TAIPEI (Taiwan News) — China has the most imprisoned reporters of any country in the world for the second year in a row, counting 47 in total, according to an annual report published by the Committee to Protect Journalists (CPJ) on Tuesday (Dec. 15).
Many of the jailed Chinese journalists had been reporting in China’s Xinjiang region, where it is estimated that over a million Uyghurs have been held in concentration camps and hundreds of thousands have been forced into labor. In many instances, the charges against the journalists working in Xinjiang have not been made public.

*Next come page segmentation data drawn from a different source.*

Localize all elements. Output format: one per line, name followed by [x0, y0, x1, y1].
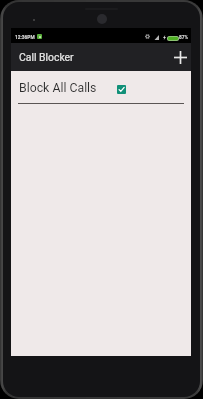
staticText: Block All Calls	[19, 81, 97, 95]
staticText: 12:36PM	[15, 35, 35, 41]
button[interactable]: Add	[169, 46, 191, 68]
staticText: Call Blocker	[19, 51, 74, 63]
staticText: 87%	[179, 35, 189, 41]
button[interactable]: Block All Calls	[11, 71, 191, 103]
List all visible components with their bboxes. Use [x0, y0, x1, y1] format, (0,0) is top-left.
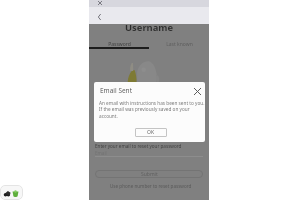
staticText: Use phone number to reset password [110, 183, 192, 189]
staticText: An email with instructions has been sent… [99, 100, 205, 120]
staticText: Password [108, 41, 131, 48]
staticText: Last known [166, 41, 193, 48]
staticText: Submit [141, 171, 158, 178]
button[interactable]: Back [95, 12, 104, 21]
button[interactable]: Use phone number to reset password [95, 182, 207, 189]
staticText: OK [147, 129, 155, 136]
staticText: Enter your email to reset your password [95, 143, 182, 149]
button[interactable]: Close dialog [191, 85, 203, 97]
button[interactable]: Last known [149, 40, 209, 49]
button[interactable]: Close [95, 0, 104, 6]
button[interactable]: Password [89, 40, 149, 49]
staticText: Username [125, 21, 174, 34]
staticText: Email Sent [100, 86, 132, 95]
button[interactable]: OK [135, 128, 167, 137]
staticText: Email [95, 150, 107, 156]
button[interactable]: Submit [95, 170, 203, 178]
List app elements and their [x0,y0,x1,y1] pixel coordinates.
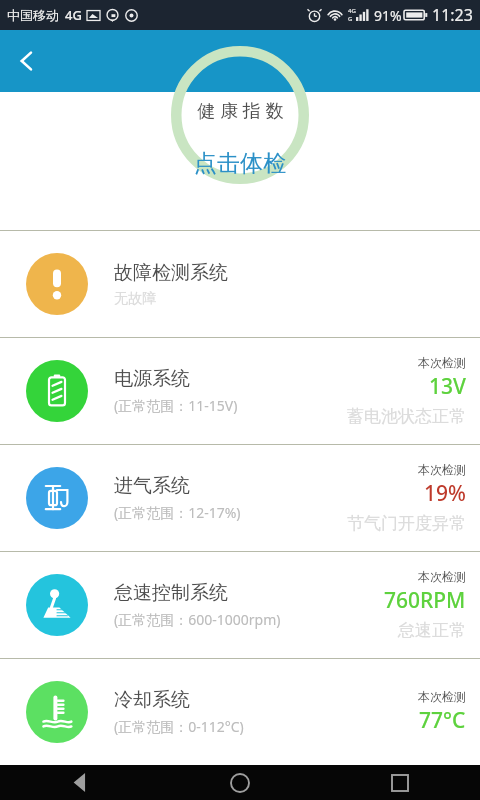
staticText: 11:23 [432,4,473,26]
staticText: 4G [65,6,82,24]
button[interactable]: 故障检测系统 [0,231,480,337]
staticText: 健 康 指 数 [197,98,284,123]
button[interactable]: Back [0,765,160,800]
staticText: 蓄电池状态正常 [347,406,466,427]
staticText: (正常范围：11-15V) [114,396,238,415]
staticText: 怠速控制系统 [114,581,228,605]
staticText: 中国移动 [7,7,59,23]
staticText: 本次检测 [418,355,466,370]
button[interactable]: Recent apps [320,765,480,800]
button[interactable]: 怠速控制系统 [0,552,480,658]
staticText: (正常范围：0-112°C) [114,717,244,736]
staticText: 电源系统 [114,367,190,391]
staticText: 怠速正常 [398,620,466,641]
staticText: 点击体检 [194,149,286,178]
button[interactable]: 电源系统 [0,338,480,444]
staticText: (正常范围：600-1000rpm) [114,610,281,629]
staticText: 冷却系统 [114,688,190,712]
staticText: 4G [348,7,356,15]
staticText: 13V [429,372,466,401]
button[interactable]: Back [0,34,54,88]
button[interactable]: 进气系统 [0,445,480,551]
staticText: 760RPM [384,586,466,615]
staticText: 本次检测 [418,689,466,704]
button[interactable]: Home [160,765,320,800]
staticText: 91% [374,6,402,25]
staticText: 故障检测系统 [114,261,228,285]
staticText: (正常范围：12-17%) [114,503,241,522]
staticText: G [348,15,353,23]
staticText: 无故障 [114,290,156,308]
staticText: 节气门开度异常 [347,513,466,534]
staticText: 77°C [419,706,466,735]
staticText: 19% [424,479,466,508]
button[interactable]: 冷却系统 [0,659,480,765]
staticText: 本次检测 [418,462,466,477]
staticText: 本次检测 [418,569,466,584]
staticText: 进气系统 [114,474,190,498]
button[interactable]: 健 康 指 数 [149,46,331,184]
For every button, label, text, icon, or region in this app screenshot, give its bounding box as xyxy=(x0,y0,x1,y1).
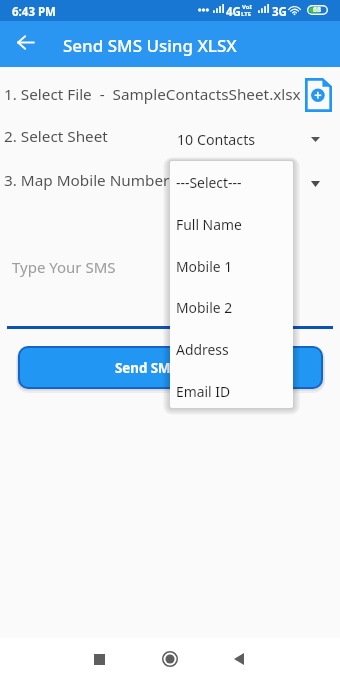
staticText: Email ID xyxy=(176,382,231,401)
button[interactable]: Full Name xyxy=(170,203,293,245)
staticText: Send SMS xyxy=(115,359,178,377)
staticText: Type Your SMS xyxy=(12,257,116,277)
staticText: VoI xyxy=(242,3,252,11)
button[interactable]: Address xyxy=(170,328,293,370)
staticText: ---Select--- xyxy=(176,173,242,192)
staticText: 4G xyxy=(226,4,241,20)
button[interactable]: Email ID xyxy=(170,370,293,408)
staticText: 68 xyxy=(313,5,322,15)
staticText: LTE xyxy=(241,10,252,18)
button[interactable]: Home xyxy=(152,641,188,677)
button[interactable]: Back xyxy=(9,26,41,58)
staticText: Address xyxy=(176,340,229,359)
button[interactable]: Mobile 1 xyxy=(170,245,293,287)
staticText: Mobile 1 xyxy=(176,257,233,276)
staticText: 3. Map Mobile Number xyxy=(4,170,170,191)
staticText: Send SMS Using XLSX xyxy=(63,34,237,57)
button[interactable]: Attach file xyxy=(305,78,332,112)
button[interactable] xyxy=(169,166,332,196)
button[interactable]: Recent apps xyxy=(81,641,117,677)
staticText: Mobile 2 xyxy=(176,298,233,317)
staticText: 3G xyxy=(272,4,287,20)
button[interactable]: 1. Select File - SampleContactsSheet.xls… xyxy=(4,84,301,105)
button[interactable]: Mobile 2 xyxy=(170,286,293,328)
button[interactable]: 10 Contacts xyxy=(169,122,332,152)
staticText: 6:43 PM xyxy=(12,4,56,20)
staticText: Full Name xyxy=(176,215,242,234)
button[interactable]: Back xyxy=(221,641,257,677)
staticText: 10 Contacts xyxy=(177,130,256,149)
button[interactable]: Send SMS xyxy=(20,348,321,387)
staticText: 2. Select Sheet xyxy=(4,126,108,147)
button[interactable]: ---Select--- xyxy=(170,161,293,203)
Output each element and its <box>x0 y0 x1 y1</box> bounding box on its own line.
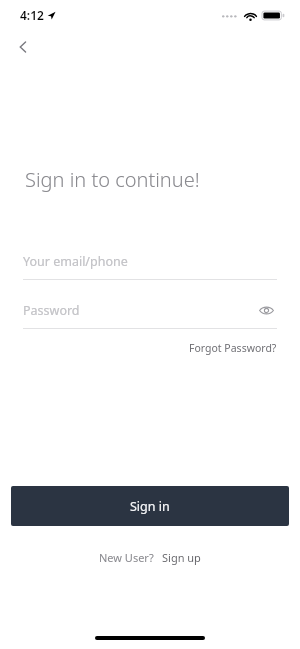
button[interactable]: Back <box>8 32 38 62</box>
staticText: Sign in <box>130 498 170 515</box>
button[interactable]: Your email/phone <box>23 249 277 280</box>
staticText: 4:12 <box>20 7 44 23</box>
staticText: Password <box>23 302 255 319</box>
button[interactable]: Show password <box>255 299 277 321</box>
staticText: Sign in to continue! <box>25 166 200 193</box>
button[interactable]: Sign up <box>162 550 201 565</box>
staticText: Sign up <box>162 550 201 565</box>
staticText: Forgot Password? <box>189 341 277 355</box>
button[interactable]: Forgot Password? <box>189 339 277 357</box>
button[interactable]: Sign in <box>11 486 289 526</box>
staticText: Your email/phone <box>23 253 128 270</box>
button[interactable]: Password <box>23 298 277 329</box>
staticText: New User? <box>99 550 154 565</box>
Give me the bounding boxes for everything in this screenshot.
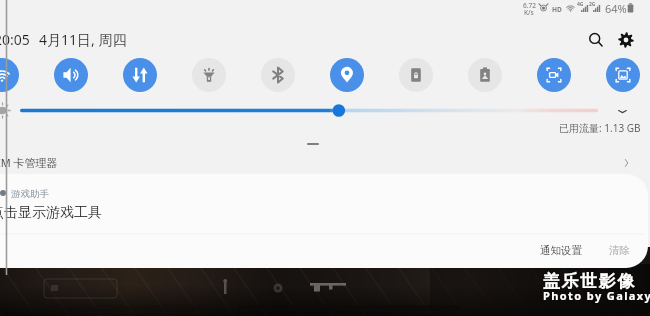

Reporting on the COVID-19 pandemic has been another reason for the imprisonment of journalists in China. This fate has befallen Zhang Zhan (張展), a former lawyer who began posting reports on the outbreak in Wuhan via YouTube and Twitter in early February.
Zhang is currently on a hunger strike and is being force-fed. Her lawyer fears for her survival, per CBS.
Not included in the CPJ report due to the timing of its publication is Bloomberg News assistant Faze Han (范若伊), who was detained last week for allegedly endangering China’s national security.
According to the report, nearly all of the journalists imprisoned in China are Chinese nationals. However, state-run China Global Television Network anchor Cheng Lei (成蕾), an Australian citizen, was arrested in August — also on the charge of allegedly endangering China’s national security.
Additionally, China earlier this year expelled over a dozen staffers for major Western media outlets, including The New York Times and The Wall Street Journal.
This year has seen an increase in the number of media workers incarcerated worldwide, with 274 being held at present, the most since the organization began tracking the figure in the early 1990s. The countries with the next three highest numbers of jailed journalists include Turkey with 37, Egypt with 27, and Saudi Arabia with 24.
The report also notes that 67 percent of the journalists held worldwide were detained on anti-state charges, 12 percent on false news charges, 12 percent on retaliatory charges, and 19 percent without any charge.
Only those who are still imprisoned on Dec. 1, when the tally stops, are listed in the annual publication. Therefore, those who were detained for less than a year are not included in the data.